TASK GOAL: Find every line in the records below that contains the word "from", and copy each such line.

┌──

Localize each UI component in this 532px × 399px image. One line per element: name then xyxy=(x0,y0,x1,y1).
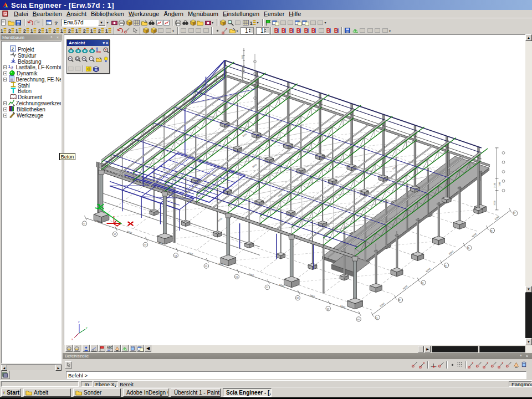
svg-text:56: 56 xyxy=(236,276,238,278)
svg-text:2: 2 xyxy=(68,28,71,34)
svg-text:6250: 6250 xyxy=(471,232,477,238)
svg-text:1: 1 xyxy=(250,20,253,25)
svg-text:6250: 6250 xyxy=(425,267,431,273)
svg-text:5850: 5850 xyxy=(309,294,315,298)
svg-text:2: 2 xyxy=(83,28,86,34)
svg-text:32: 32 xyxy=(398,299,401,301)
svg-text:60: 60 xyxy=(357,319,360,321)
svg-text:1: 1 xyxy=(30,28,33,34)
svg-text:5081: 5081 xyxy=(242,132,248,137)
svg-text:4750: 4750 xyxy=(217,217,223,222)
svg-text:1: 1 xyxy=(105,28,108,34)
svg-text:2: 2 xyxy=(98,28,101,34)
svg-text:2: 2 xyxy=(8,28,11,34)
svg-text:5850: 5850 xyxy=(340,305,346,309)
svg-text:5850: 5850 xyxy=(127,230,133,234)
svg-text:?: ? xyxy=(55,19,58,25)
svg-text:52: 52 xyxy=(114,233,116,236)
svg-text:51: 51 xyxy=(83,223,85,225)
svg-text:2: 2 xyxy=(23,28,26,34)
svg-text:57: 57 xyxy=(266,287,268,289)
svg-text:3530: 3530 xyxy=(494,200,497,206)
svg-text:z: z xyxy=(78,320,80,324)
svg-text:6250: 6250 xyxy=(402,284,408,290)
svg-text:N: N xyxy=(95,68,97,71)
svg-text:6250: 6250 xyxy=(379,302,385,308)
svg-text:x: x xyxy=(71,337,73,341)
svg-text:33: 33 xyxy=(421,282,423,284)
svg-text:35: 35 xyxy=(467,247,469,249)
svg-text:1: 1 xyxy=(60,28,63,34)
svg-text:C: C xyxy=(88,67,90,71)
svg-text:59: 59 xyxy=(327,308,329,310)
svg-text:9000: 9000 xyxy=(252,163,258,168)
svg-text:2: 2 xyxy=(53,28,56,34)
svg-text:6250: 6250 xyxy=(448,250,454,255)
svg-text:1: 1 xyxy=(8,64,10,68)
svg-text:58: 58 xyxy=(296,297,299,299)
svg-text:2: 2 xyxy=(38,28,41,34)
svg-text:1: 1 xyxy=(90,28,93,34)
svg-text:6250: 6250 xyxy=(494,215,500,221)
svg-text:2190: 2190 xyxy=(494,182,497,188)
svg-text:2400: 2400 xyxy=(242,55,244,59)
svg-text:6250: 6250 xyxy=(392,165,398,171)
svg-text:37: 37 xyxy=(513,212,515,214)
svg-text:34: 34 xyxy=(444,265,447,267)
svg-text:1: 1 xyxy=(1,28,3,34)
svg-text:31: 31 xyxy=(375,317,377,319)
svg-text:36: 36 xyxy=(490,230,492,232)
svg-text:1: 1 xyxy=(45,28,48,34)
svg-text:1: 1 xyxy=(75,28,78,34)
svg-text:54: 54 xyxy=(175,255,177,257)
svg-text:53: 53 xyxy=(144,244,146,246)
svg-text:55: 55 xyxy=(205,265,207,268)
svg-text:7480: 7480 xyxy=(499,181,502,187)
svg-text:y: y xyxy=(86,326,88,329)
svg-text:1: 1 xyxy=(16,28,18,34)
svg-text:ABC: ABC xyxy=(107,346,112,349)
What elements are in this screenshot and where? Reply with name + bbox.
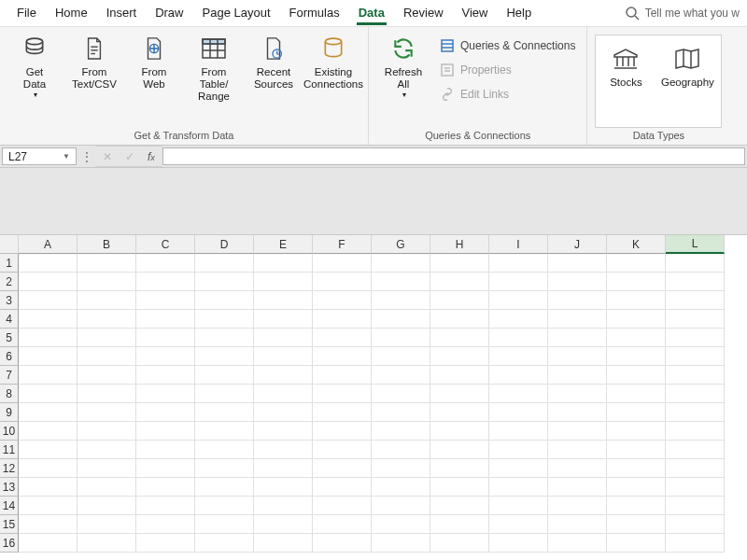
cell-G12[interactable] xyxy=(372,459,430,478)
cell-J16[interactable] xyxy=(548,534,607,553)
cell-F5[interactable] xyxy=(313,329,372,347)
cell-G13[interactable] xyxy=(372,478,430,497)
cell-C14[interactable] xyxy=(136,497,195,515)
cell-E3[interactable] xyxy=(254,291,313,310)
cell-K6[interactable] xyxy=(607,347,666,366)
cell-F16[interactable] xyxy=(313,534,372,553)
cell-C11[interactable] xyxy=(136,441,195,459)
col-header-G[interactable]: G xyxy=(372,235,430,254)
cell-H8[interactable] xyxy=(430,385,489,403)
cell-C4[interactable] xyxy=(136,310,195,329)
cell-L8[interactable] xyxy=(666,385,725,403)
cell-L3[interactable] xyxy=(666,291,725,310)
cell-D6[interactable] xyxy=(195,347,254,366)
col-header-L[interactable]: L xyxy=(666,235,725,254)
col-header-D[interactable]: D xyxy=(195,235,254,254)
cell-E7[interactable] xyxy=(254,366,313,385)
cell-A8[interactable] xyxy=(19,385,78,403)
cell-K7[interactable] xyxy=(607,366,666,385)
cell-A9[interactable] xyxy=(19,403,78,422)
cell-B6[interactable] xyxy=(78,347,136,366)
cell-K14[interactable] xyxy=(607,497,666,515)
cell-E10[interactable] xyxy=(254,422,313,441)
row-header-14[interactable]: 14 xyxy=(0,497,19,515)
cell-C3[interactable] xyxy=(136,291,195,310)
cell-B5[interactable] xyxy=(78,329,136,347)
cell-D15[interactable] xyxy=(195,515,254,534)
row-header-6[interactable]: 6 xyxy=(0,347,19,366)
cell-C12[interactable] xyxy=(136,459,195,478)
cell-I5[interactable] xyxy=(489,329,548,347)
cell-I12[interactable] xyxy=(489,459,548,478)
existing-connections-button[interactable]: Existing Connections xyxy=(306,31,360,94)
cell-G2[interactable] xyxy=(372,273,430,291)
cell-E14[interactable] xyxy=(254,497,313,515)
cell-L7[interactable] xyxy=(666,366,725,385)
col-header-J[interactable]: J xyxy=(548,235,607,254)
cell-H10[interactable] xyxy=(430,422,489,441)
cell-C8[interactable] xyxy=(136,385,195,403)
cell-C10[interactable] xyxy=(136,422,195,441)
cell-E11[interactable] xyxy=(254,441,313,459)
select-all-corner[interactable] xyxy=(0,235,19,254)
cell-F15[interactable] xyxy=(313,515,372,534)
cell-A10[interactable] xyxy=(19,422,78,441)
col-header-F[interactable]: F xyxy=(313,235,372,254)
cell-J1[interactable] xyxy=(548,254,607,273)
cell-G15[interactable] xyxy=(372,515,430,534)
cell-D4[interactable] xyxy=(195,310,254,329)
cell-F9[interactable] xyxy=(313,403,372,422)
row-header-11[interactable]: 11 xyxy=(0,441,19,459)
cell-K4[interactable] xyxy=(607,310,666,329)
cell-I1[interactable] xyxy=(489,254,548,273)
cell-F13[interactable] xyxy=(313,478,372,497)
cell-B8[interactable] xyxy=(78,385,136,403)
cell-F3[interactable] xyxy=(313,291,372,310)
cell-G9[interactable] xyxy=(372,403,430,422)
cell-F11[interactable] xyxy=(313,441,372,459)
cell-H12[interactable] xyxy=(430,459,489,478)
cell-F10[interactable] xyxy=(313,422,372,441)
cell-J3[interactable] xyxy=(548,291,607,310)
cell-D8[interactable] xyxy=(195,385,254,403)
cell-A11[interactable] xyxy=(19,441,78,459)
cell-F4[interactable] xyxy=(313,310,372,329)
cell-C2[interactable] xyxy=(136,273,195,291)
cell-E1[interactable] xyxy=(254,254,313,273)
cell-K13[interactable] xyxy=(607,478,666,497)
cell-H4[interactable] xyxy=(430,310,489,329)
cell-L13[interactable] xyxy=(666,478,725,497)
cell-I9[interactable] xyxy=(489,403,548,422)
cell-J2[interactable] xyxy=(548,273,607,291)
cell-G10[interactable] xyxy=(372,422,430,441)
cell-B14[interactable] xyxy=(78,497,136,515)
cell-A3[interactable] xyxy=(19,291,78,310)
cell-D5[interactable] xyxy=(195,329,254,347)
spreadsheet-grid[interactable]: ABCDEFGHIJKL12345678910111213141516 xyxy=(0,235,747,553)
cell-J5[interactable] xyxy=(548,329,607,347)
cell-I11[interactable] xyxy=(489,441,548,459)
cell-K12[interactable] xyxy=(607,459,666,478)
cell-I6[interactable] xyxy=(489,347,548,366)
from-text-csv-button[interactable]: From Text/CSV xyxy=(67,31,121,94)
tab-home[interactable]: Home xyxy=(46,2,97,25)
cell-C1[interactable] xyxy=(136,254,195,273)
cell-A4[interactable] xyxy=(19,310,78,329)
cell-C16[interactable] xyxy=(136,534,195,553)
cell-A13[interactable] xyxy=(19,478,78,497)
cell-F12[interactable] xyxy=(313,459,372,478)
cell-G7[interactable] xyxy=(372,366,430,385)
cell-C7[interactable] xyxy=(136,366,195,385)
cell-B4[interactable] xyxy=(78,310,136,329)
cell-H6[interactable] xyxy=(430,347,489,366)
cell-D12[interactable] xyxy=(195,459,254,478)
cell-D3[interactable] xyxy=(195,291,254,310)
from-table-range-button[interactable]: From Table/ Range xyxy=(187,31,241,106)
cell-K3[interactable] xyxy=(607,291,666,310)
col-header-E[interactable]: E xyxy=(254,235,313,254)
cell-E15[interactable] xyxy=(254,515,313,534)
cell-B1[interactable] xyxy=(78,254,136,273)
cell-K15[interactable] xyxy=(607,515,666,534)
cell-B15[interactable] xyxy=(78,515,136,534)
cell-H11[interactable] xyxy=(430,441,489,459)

└──

SOLUTION FOR THIS EXERCISE:
from-text-csv-button[interactable]: From Text/CSV xyxy=(67,31,121,94)
from-table-range-button[interactable]: From Table/ Range xyxy=(187,31,241,106)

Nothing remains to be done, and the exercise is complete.